By Kim Campbell Thornton
Remember when you got that bundle of puppy love? Remember when you took him to training class, to the beach, on that road trip? Remember when he spent a whole week just snuggling with you in bed when you had the flu and he brought all his toys to help you feel better?
If you've ever loved an old dog or have one who is approaching his golden years, you have lots of "remember whens." And you can have lots more with the help of "Good Old Dog: Expert Advice for Keeping Your Aging Dog Happy, Healthy and Comfortable " (Houghton Mifflin Harcourt, $26), a compendium of science, stories, myth-busting and more information than you might have known existed about the care and companionship of aging dogs. Compiled by veterinary experts at Tufts University's Cummings School of Veterinary Medicine and edited by Tufts veterinary behaviorist Dr. Nicholas Dodman, the comprehensive tome covers everything from behavioral changes to expect and recognizing signs of potential problems to making health care and end-of-life decisions.
How long can dogs live? A lot longer than you might think, Dodman says.
"Here at the veterinary school, we see about 8,000 old dogs per year out of our caseload of about 24,000. The oldest one we had on record was 21, but I know dogs can make it to 22 or 23."
With dogs living longer, pet owners are more likely to confront such canine health problems as arthritis, cancer, congestive heart failure, kidney disease and even a form of Alzheimer's disease. Dodman, whose contribution was a chapter on doggie dementia, says classic signs of the condition are disorientation, a reduction in social interaction, sleep disturbances and loss of house-training, identified by the acronym DISH. If your dog seems to get lost in the house or stare into space, no longer greets you when you come home from work, sleeps fitfully or becomes agitated during the night, or starts to have house-training accidents, chances are that senility is setting in. The good news is that medication, activity and diet can all help. That's true for almost every effect of aging.

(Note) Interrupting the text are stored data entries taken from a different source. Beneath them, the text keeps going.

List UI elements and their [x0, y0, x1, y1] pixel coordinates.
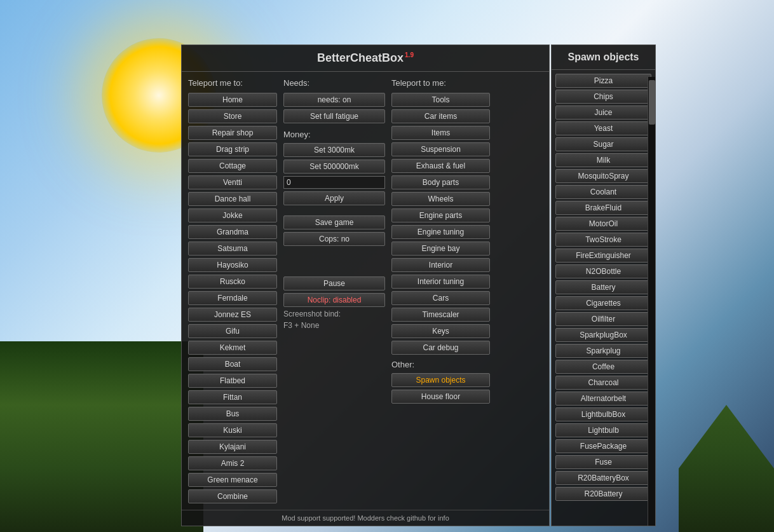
spawn-r20batterybox-btn[interactable]: R20BatteryBox [555, 471, 651, 485]
spawn-yeast-btn[interactable]: Yeast [555, 121, 651, 135]
teleport-ventti-btn[interactable]: Ventti [188, 175, 277, 189]
teleport-jokke-btn[interactable]: Jokke [188, 208, 277, 222]
teleport-kekmet-btn[interactable]: Kekmet [188, 341, 277, 355]
spawn-battery-btn[interactable]: Battery [555, 280, 651, 294]
footer-text: Mod support supported! Modders check git… [282, 514, 449, 522]
spawn-brakefluid-btn[interactable]: BrakeFluid [555, 201, 651, 215]
teleport-keys-btn[interactable]: Keys [391, 324, 490, 338]
spawn-milk-btn[interactable]: Milk [555, 153, 651, 167]
spawn-pizza-btn[interactable]: Pizza [555, 74, 651, 88]
set-500000mk-btn[interactable]: Set 500000mk [283, 160, 385, 174]
teleport-cottage-btn[interactable]: Cottage [188, 159, 277, 173]
teleport-kylajani-btn[interactable]: Kylajani [188, 440, 277, 454]
teleport-tools-btn[interactable]: Tools [391, 93, 490, 107]
teleport-me-label: Teleport to me: [391, 78, 490, 88]
main-container: BetterCheatBox1.9 Teleport me to: Home S… [181, 44, 656, 526]
noclip-btn[interactable]: Noclip: disabled [283, 293, 385, 307]
teleport-interiortuning-btn[interactable]: Interior tuning [391, 275, 490, 289]
spawn-sparkplugbox-btn[interactable]: SparkplugBox [555, 328, 651, 342]
teleport-store-btn[interactable]: Store [188, 109, 277, 123]
money-label: Money: [283, 130, 385, 139]
spawn-box-header: Spawn objects [552, 45, 655, 70]
teleport-to-label: Teleport me to: [188, 78, 277, 88]
teleport-ferndale-btn[interactable]: Ferndale [188, 291, 277, 305]
cheat-box-header: BetterCheatBox1.9 [182, 45, 549, 72]
teleport-bodyparts-btn[interactable]: Body parts [391, 175, 490, 189]
spawn-chips-btn[interactable]: Chips [555, 90, 651, 104]
teleport-home-btn[interactable]: Home [188, 93, 277, 107]
teleport-grandma-btn[interactable]: Grandma [188, 225, 277, 239]
teleport-enginetuning-btn[interactable]: Engine tuning [391, 225, 490, 239]
needs-column: Needs: needs: on Set full fatigue Money:… [283, 78, 385, 503]
teleport-amis2-btn[interactable]: Amis 2 [188, 456, 277, 470]
cheat-box-title: BetterCheatBox [317, 51, 404, 64]
teleport-cardebug-btn[interactable]: Car debug [391, 341, 490, 355]
screenshot-bind-label: Screenshot bind: [283, 310, 385, 318]
trees-left [0, 341, 203, 532]
spawn-lightbulbbox-btn[interactable]: LightbulbBox [555, 407, 651, 421]
teleport-to-column: Teleport me to: Home Store Repair shop D… [188, 78, 277, 503]
spawn-fuse-btn[interactable]: Fuse [555, 455, 651, 469]
save-game-btn[interactable]: Save game [283, 215, 385, 229]
teleport-jonnezES-btn[interactable]: Jonnez ES [188, 308, 277, 322]
scrollbar-track[interactable] [648, 77, 655, 526]
spawn-coolant-btn[interactable]: Coolant [555, 185, 651, 199]
pause-btn[interactable]: Pause [283, 276, 385, 290]
needs-on-btn[interactable]: needs: on [283, 93, 385, 107]
spawn-juice-btn[interactable]: Juice [555, 106, 651, 119]
spawn-sparkplug-btn[interactable]: Sparkplug [555, 344, 651, 358]
teleport-caritems-btn[interactable]: Car items [391, 109, 490, 123]
scrollbar-thumb[interactable] [649, 80, 655, 125]
teleport-dancehall-btn[interactable]: Dance hall [188, 192, 277, 206]
teleport-cars-btn[interactable]: Cars [391, 291, 490, 305]
version-badge: 1.9 [405, 51, 414, 58]
teleport-wheels-btn[interactable]: Wheels [391, 192, 490, 206]
spawn-twostroke-btn[interactable]: TwoStroke [555, 233, 651, 247]
teleport-hayosiko-btn[interactable]: Hayosiko [188, 258, 277, 272]
teleport-bus-btn[interactable]: Bus [188, 407, 277, 421]
teleport-satsuma-btn[interactable]: Satsuma [188, 242, 277, 256]
teleport-flatbed-btn[interactable]: Flatbed [188, 374, 277, 388]
spawn-box-content: Pizza Chips Juice Yeast Sugar Milk Mosqu… [552, 70, 655, 505]
spawn-n2obottle-btn[interactable]: N2OBottle [555, 264, 651, 278]
spawn-box-panel: Spawn objects Pizza Chips Juice Yeast Su… [551, 44, 656, 526]
spawn-r20battery-btn[interactable]: R20Battery [555, 487, 651, 501]
teleport-repairshop-btn[interactable]: Repair shop [188, 126, 277, 140]
teleport-exhaustfuel-btn[interactable]: Exhaust & fuel [391, 159, 490, 173]
spawn-cigarettes-btn[interactable]: Cigarettes [555, 296, 651, 310]
set-3000mk-btn[interactable]: Set 3000mk [283, 143, 385, 157]
screenshot-bind-value: F3 + None [283, 321, 385, 330]
spawn-alternatorbelt-btn[interactable]: Alternatorbelt [555, 392, 651, 406]
spawn-motoroil-btn[interactable]: MotorOil [555, 217, 651, 231]
spawn-lightbulb-btn[interactable]: Lightbulb [555, 423, 651, 437]
needs-label: Needs: [283, 78, 385, 88]
spawn-sugar-btn[interactable]: Sugar [555, 137, 651, 151]
spawn-charcoal-btn[interactable]: Charcoal [555, 376, 651, 390]
house-floor-btn[interactable]: House floor [391, 390, 490, 404]
teleport-enginebay-btn[interactable]: Engine bay [391, 242, 490, 256]
teleport-combine-btn[interactable]: Combine [188, 489, 277, 503]
money-input[interactable] [283, 176, 385, 189]
teleport-kuski-btn[interactable]: Kuski [188, 423, 277, 437]
set-fatigue-btn[interactable]: Set full fatigue [283, 109, 385, 123]
teleport-suspension-btn[interactable]: Suspension [391, 142, 490, 156]
teleport-dragstrip-btn[interactable]: Drag strip [188, 142, 277, 156]
teleport-boat-btn[interactable]: Boat [188, 357, 277, 371]
spawn-objects-btn[interactable]: Spawn objects [391, 373, 490, 387]
teleport-ruscko-btn[interactable]: Ruscko [188, 275, 277, 289]
teleport-engineparts-btn[interactable]: Engine parts [391, 208, 490, 222]
cheat-box-content: Teleport me to: Home Store Repair shop D… [182, 72, 549, 510]
spawn-fusepackage-btn[interactable]: FusePackage [555, 439, 651, 453]
apply-btn[interactable]: Apply [283, 191, 385, 205]
teleport-interior-btn[interactable]: Interior [391, 258, 490, 272]
spawn-oilfilter-btn[interactable]: Oilfilter [555, 312, 651, 326]
spawn-coffee-btn[interactable]: Coffee [555, 360, 651, 374]
teleport-items-btn[interactable]: Items [391, 126, 490, 140]
spawn-mosquitospray-btn[interactable]: MosquitoSpray [555, 169, 651, 183]
teleport-fittan-btn[interactable]: Fittan [188, 390, 277, 404]
teleport-gifu-btn[interactable]: Gifu [188, 324, 277, 338]
teleport-greenmenace-btn[interactable]: Green menace [188, 473, 277, 487]
cops-btn[interactable]: Cops: no [283, 232, 385, 246]
spawn-fireextinguisher-btn[interactable]: FireExtinguisher [555, 249, 651, 263]
teleport-timescaler-btn[interactable]: Timescaler [391, 308, 490, 322]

Aging is not a disease, Dodman says -- there's even a chapter with that title -- and when it does cause problems, there is a lot that can be done to help pets. With regular veterinary examinations, careful observations and the advice in this book, we can help our dogs glide comfortably through their golden years.
Cat owners are equally fortunate in their choice of reading material. Cat expert Darlene Arden has written "The Complete Cat's Meow: Everything You Need to Know About Caring for Your Cat" (Howell Book House, $20). The clowder of cat-centric advice includes tips on raising kittens, training cats (yes, it can be done!), fixing behavior problems and helping shelter cats through clicker training. Along the way, she addresses nutrition and wellness, details exactly how to hold a cat, trim sharp claws and successfully administer medication, and debunks the myths that give cats a bad rap, from black cats crossing paths to cats sucking the breath from babies.
For instance, Arden begs to differ with the notion that cats are loners. Why else do cats choose to sit in our laps, sleep with us, walk across our keyboards and spread out across the newspaper we're reading?
"They're solitary hunters, but they're not solitary creatures," Arden says. "They're looking for attention."
Keeping cats intellectually and physically challenged is a big part of living happily with them, says Arden, who believes most cats spend the day doing the mental equivalent of twiddling their thumbs. They need playtime with their people -- "Even three five-minute play sessions a day is great" -- and interactive toys so they can play on their own when they want.
"You can have so much fun with a cat. I really hope everyone will look at them in a different light and will have more interaction with them."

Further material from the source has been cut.